Page images and extracted text:
--------------------------------------------------

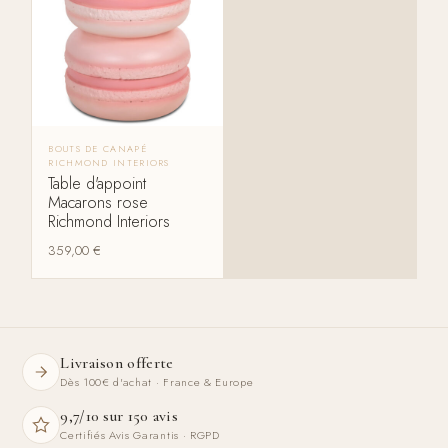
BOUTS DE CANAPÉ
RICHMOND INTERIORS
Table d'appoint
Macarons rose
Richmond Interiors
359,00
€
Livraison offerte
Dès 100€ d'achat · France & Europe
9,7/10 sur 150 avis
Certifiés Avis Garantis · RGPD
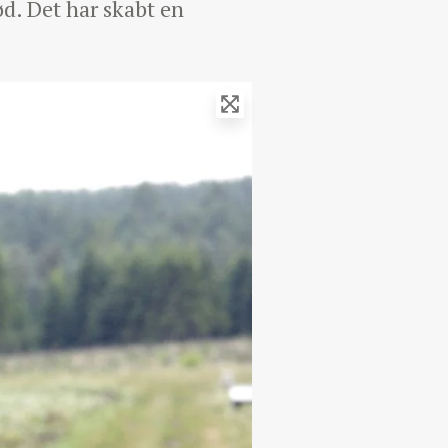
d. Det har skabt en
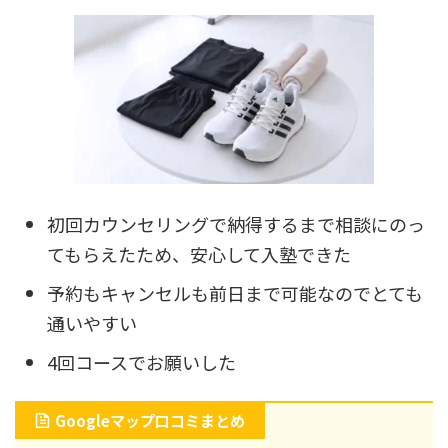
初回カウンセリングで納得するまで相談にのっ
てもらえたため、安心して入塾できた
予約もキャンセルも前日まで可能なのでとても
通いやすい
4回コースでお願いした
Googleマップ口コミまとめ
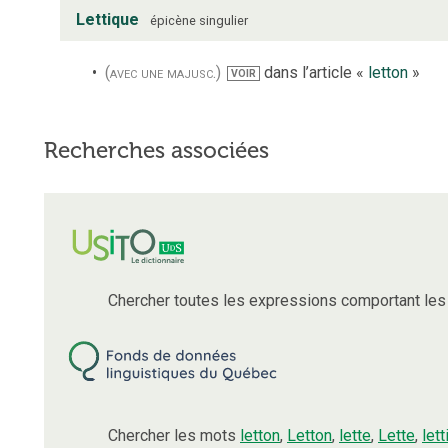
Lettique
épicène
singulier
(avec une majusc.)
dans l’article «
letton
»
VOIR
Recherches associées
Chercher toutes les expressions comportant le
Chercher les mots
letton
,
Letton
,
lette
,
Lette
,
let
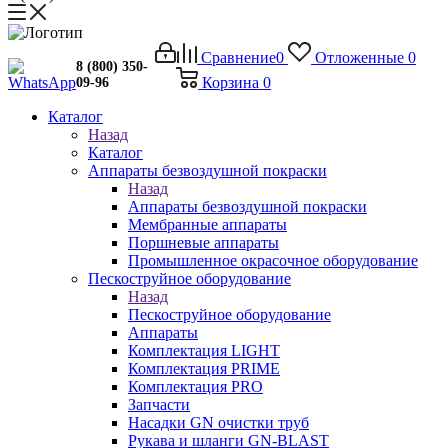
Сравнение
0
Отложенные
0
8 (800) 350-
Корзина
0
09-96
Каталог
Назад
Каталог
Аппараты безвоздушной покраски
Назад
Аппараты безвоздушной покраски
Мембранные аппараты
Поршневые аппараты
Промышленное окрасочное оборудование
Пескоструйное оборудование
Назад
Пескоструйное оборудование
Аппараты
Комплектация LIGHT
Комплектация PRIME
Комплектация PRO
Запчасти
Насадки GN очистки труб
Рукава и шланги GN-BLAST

--------------------------------------------------

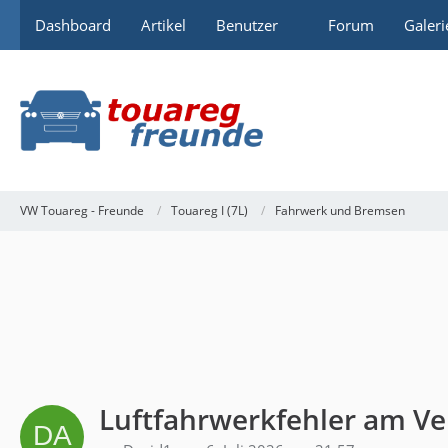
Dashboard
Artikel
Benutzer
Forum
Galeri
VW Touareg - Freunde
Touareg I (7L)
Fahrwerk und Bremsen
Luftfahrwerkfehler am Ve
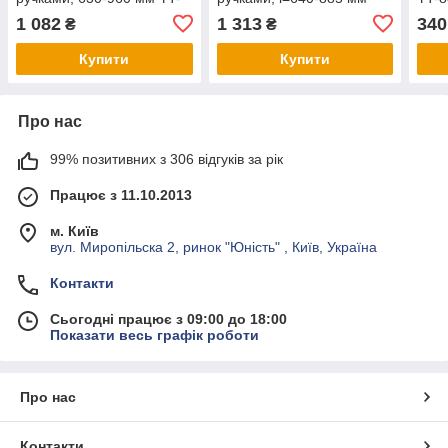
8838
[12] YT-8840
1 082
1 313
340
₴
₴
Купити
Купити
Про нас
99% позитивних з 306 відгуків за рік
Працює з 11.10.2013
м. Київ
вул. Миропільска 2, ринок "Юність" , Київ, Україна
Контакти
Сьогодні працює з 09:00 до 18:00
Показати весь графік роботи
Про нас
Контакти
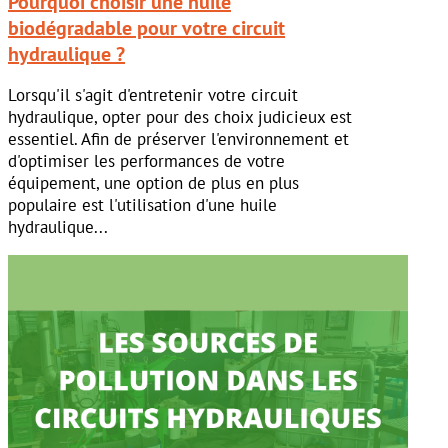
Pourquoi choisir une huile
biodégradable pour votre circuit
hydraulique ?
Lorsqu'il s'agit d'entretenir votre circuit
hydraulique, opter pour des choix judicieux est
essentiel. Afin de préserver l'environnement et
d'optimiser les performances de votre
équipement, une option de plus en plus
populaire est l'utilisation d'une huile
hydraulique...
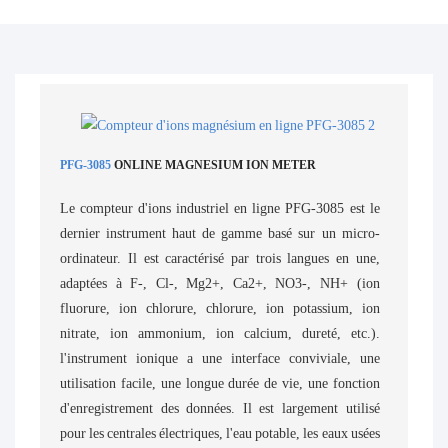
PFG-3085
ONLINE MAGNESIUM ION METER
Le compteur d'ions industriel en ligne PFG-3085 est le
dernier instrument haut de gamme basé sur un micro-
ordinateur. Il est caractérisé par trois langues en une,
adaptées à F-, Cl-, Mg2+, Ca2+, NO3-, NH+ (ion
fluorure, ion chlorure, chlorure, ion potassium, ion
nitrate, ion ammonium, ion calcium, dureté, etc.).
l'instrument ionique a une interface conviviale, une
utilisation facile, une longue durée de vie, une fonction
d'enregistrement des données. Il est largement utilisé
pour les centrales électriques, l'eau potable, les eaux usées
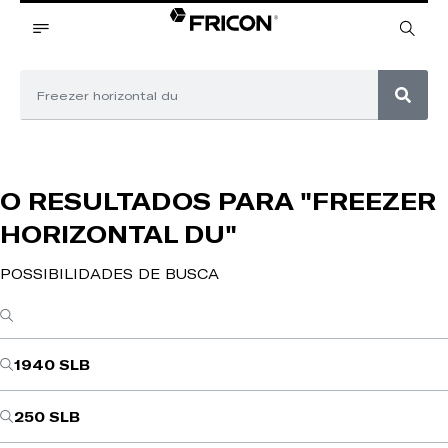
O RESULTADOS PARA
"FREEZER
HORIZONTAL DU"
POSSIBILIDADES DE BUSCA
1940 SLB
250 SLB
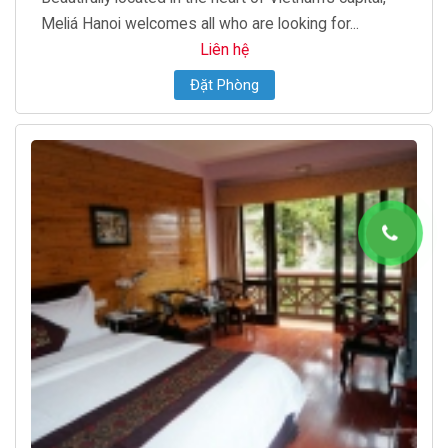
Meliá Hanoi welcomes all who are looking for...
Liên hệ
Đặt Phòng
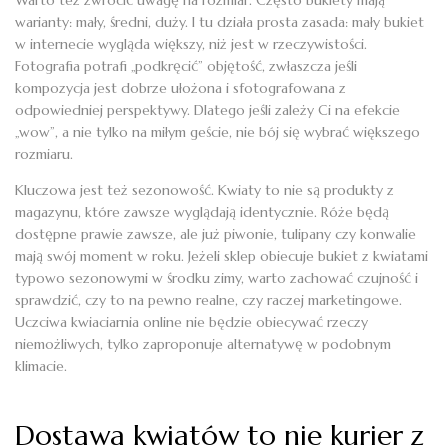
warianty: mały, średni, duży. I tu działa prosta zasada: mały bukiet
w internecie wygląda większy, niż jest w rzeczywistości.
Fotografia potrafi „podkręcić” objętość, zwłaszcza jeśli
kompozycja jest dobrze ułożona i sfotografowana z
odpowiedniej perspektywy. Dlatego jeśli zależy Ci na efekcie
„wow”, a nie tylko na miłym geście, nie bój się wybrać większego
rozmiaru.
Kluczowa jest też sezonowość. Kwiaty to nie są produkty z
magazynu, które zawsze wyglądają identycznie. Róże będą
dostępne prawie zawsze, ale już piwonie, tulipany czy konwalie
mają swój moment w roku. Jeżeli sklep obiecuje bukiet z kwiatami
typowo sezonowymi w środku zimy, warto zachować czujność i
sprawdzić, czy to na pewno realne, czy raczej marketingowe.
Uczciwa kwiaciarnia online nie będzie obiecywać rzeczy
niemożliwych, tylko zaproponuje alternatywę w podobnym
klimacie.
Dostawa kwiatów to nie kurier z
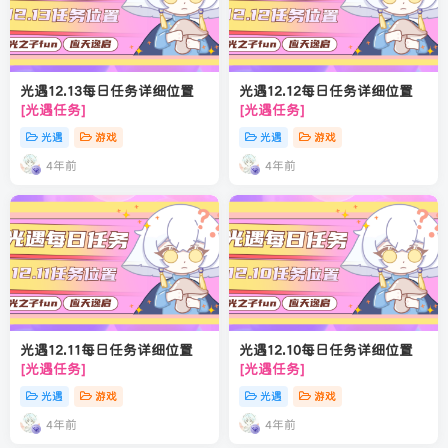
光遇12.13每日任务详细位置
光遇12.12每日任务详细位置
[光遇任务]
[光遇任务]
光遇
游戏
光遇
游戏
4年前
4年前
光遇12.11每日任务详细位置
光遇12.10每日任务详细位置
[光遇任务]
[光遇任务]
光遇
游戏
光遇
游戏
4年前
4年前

--------------------------------------------------

## [ABOUT THIS EXERCISE]
Isolate the lines above that contain the word "instrument" and copy them.

## [REPLY TO THE TASK]
dernier instrument haut de gamme basé sur un micro-
l'instrument ionique a une interface conviviale, une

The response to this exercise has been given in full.